Cautioning Sigrun to leave the dead alone, he wanders out into the storm, only to return later, a strange, violent husk of his former self. After he attacks his children they hide in the farmhouse. As they prepare to flee the valley, Sveinn reveals that their father buried their family's ancient magical chest, and Sveinn dug it up again. Sigrun is furious, believing this taboo artifact to be the cause of their suffering. When they go to rebury it, their father attacks them, and Sigrun is only able to defeat him with help from the magic of the chest.
Gudmundr is badly injured in the fight, making escape to the chieftain's farm impossible. After Sigrun and Sveinn realise that the scrap of fabric Gudmundr found in the woods is an apron belonging to one of the thralls, Sigrun sets out to look for them. Instead, she finds their bodies hanging from a tree, with the remnants of a curse spell to make them talk. Suddenly her consciousness is taken to an ice cave where a mysterious old man vows that she and her brothers will die.

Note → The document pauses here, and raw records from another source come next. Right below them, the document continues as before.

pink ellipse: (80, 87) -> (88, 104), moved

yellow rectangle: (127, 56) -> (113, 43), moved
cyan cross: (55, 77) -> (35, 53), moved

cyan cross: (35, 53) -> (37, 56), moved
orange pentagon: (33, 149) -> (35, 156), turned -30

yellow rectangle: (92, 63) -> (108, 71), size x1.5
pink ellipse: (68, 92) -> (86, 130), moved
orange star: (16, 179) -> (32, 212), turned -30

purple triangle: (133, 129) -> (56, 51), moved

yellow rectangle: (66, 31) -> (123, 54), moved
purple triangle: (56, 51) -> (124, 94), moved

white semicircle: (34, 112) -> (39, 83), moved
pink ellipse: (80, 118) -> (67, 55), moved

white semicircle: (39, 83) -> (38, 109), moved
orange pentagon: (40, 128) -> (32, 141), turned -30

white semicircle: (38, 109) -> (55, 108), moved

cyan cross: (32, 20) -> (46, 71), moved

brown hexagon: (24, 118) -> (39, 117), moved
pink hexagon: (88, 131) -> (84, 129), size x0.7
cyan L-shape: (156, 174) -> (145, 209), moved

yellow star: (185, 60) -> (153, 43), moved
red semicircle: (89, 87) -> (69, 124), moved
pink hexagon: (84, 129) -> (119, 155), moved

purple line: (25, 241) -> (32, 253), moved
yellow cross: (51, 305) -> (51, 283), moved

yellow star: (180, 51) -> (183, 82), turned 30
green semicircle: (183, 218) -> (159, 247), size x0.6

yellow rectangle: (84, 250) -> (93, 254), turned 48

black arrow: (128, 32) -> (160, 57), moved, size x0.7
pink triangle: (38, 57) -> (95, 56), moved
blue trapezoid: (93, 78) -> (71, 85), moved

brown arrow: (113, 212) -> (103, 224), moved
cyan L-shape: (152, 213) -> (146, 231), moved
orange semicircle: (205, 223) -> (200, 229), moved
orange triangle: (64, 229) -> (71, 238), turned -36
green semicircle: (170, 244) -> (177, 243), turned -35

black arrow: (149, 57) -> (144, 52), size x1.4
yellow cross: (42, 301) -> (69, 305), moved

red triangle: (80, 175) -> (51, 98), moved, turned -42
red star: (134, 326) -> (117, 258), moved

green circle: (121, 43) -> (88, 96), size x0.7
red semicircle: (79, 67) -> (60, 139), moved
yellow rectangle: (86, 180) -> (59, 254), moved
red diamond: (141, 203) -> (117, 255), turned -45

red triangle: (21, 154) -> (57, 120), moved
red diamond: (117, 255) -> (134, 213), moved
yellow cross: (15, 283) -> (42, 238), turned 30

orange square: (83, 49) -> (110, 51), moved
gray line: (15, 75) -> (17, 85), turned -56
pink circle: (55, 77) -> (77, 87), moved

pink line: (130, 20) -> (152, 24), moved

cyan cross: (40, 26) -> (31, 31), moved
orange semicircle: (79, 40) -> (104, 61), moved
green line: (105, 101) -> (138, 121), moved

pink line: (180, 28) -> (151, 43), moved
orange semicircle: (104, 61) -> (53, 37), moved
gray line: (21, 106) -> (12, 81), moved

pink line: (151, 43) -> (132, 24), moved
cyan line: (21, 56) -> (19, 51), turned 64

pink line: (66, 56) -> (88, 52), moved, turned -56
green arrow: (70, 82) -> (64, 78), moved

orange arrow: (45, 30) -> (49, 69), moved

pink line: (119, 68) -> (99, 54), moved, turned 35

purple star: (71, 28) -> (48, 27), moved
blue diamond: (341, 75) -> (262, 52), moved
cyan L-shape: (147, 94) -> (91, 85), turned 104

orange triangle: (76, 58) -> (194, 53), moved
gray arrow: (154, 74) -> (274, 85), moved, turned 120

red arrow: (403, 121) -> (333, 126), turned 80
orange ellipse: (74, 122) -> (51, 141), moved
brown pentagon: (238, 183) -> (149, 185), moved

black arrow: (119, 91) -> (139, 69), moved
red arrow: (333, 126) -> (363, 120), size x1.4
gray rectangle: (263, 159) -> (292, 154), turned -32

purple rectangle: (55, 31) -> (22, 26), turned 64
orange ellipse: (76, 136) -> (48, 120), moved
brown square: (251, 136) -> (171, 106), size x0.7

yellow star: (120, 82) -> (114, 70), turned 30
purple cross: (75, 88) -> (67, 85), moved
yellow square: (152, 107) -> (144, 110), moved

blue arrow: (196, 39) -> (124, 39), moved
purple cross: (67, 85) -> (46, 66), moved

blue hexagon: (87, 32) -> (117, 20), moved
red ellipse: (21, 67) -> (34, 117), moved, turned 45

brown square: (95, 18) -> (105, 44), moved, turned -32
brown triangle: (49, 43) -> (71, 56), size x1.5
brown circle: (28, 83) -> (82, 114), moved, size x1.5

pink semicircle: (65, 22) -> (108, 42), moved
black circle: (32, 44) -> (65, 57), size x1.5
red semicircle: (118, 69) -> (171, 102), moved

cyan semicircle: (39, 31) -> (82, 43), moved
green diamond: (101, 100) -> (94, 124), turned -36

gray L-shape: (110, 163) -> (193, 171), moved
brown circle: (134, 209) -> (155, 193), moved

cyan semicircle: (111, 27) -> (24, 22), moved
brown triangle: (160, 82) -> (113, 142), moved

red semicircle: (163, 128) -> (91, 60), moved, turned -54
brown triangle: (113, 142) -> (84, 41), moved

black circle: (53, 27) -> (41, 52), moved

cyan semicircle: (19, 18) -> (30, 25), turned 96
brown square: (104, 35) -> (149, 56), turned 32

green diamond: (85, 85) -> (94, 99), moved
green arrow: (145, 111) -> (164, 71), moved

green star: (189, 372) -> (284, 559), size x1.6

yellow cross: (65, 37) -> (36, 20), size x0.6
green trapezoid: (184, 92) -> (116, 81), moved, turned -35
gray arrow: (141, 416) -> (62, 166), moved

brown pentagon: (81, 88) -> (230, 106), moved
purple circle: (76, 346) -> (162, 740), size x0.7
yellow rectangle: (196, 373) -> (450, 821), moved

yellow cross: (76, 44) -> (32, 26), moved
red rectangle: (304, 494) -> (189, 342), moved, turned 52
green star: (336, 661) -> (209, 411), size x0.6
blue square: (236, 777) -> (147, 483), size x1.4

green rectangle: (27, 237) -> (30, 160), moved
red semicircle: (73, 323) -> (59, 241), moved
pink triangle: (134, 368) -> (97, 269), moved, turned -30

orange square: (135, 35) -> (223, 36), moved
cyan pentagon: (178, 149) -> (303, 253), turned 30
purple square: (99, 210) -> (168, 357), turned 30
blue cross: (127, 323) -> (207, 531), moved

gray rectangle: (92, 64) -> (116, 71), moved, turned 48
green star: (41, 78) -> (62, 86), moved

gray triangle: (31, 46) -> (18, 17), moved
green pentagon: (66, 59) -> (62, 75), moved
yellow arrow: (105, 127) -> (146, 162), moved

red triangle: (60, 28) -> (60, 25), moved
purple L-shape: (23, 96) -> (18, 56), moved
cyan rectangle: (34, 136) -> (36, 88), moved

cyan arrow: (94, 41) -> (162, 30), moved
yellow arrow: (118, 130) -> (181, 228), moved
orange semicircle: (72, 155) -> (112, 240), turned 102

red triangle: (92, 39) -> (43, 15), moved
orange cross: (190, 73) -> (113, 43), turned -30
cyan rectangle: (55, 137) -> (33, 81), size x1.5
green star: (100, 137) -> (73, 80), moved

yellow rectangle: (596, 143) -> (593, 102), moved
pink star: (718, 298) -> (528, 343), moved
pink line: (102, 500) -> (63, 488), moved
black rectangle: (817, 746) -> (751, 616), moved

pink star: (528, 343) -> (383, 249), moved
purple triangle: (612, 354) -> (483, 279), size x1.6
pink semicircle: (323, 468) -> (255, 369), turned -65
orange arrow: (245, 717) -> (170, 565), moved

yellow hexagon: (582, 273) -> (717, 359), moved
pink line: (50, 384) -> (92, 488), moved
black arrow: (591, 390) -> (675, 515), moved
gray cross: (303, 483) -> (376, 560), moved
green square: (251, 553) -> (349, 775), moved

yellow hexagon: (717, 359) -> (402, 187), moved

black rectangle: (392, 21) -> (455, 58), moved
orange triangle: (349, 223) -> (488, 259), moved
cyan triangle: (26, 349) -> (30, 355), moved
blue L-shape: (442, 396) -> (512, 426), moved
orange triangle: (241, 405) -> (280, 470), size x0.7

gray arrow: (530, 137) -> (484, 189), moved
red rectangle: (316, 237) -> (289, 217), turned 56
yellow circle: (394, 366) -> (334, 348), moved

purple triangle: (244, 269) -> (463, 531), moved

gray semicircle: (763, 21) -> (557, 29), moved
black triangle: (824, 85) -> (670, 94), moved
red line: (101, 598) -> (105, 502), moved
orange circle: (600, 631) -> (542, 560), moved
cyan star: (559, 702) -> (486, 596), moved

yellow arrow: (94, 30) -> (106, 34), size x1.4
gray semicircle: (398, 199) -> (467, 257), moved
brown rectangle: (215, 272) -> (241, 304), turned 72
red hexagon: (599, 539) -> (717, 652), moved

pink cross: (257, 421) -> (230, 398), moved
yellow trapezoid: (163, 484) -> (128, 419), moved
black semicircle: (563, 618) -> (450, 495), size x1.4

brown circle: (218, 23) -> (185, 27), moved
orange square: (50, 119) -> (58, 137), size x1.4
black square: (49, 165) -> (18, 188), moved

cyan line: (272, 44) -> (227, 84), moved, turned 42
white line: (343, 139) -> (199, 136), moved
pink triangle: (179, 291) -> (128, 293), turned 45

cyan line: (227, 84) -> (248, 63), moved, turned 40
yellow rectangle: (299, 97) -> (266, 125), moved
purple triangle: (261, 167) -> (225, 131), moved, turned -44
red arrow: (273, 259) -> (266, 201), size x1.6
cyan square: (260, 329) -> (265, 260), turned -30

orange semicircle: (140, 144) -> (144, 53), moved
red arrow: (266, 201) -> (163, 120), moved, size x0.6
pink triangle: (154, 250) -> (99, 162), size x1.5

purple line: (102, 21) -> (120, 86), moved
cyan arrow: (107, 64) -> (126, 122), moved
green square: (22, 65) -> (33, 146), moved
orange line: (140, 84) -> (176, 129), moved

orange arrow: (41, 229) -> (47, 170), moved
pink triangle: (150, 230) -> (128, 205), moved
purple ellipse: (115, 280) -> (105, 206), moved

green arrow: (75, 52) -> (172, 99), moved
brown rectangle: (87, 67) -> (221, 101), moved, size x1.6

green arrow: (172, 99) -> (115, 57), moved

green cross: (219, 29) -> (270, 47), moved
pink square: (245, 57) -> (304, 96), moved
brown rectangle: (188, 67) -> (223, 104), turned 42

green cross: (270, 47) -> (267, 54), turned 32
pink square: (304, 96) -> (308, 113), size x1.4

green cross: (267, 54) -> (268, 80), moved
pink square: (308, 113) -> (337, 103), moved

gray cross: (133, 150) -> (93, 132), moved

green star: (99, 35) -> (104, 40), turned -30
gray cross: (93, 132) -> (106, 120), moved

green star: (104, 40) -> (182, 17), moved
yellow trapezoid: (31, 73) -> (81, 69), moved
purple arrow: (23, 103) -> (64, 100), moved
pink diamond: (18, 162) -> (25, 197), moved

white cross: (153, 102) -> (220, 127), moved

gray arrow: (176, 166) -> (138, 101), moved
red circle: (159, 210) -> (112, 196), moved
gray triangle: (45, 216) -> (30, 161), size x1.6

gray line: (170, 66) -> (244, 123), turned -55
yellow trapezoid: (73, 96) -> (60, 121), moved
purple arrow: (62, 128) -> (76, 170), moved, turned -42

Urging Sveinn to look after his little brother, Sigrun runs to the chieftain's farm by herself. Upon her arrival, the chieftain's servants lock her up, wasting precious time. Finally freed upon the chieftain's return, Sigrun urges the chieftain to send help to their farm, agreeing to give up her father’s land. She returns to her father’s farm with Yngvar, only to discover that her brothers are missing. Instead of helping her, Yngvar insists on digging up the chest, which he believes is full of silver. When he discovers the magical artifacts inside, he is convinced that the community’s worst suspicions are right: Sigrun is a witch.
They fight, and Sigrun has the upper hand, but she is distracted by the sound of her brothers calling her. Yngvar stabs her in the side and flees. Sigrun staggers towards her brothers, huddled by the wall, but instead sees that they’re both dead, throats cut, and the Old Man has been making their bodies talk.
Sigrun is unable to carry her brothers back into the farmhouse, so at last she makes her way to the hot spring, where, at the very limit of her endurance, she has a near death vision culminating in her grandfather giving her her forgotten nickname, the key to her forbidden magical power. She takes up his magical artifacts and heads to the woods, where she learns from the bodies of the thralls that they have been to the lair of the Old Man, and can point out the way if they can see it. Sigrun cuts down one of the thralls and takes her head.
Spotting the Old Man near the woods, she follows him into the highlands, only to lose him when he leaps from a cliff and turns into an eagle. The head leads her the rest of the way until the eagle returns and pecks out its eyes. At the last moment Sigrun grazes it with an arrow and follows the blood trail to an ice cave.
Within the cave she finally confronts the Old Man, who paralyses her with a spell and tells her the real backstory: He and her grandfather were warriors and witches of Odin, as well as lovers. When the Old Man finally had a son, he sent the boy to live with Sigrun’s grandfather and her parents, but her father got into an argument with the boy and killed him. The Old Man has finally tracked down their entire family together to destroy them.
As he’s about to kill her, Sigrun reveals that she’s not alone: She has raised her brothers as draugar, the undead thing that the Old Man turned her father into, and they have followed her to the ice cave. The Old Man becomes an eagle and flees into the valley, but Sigrun turns into a wolf and finishes him off.
Some time later, the community is wondering what evil happened in their valley. The farmhouses are ruined, and there are signs of a struggle in the highlands. The chieftain's son rises and walks outside, and there in the farmyard is the severed head of their horse, mounted on a pole, a new curse by a new witch. High up in a rocky cave, Sigrun and the draugar feast on the body of the Old Man.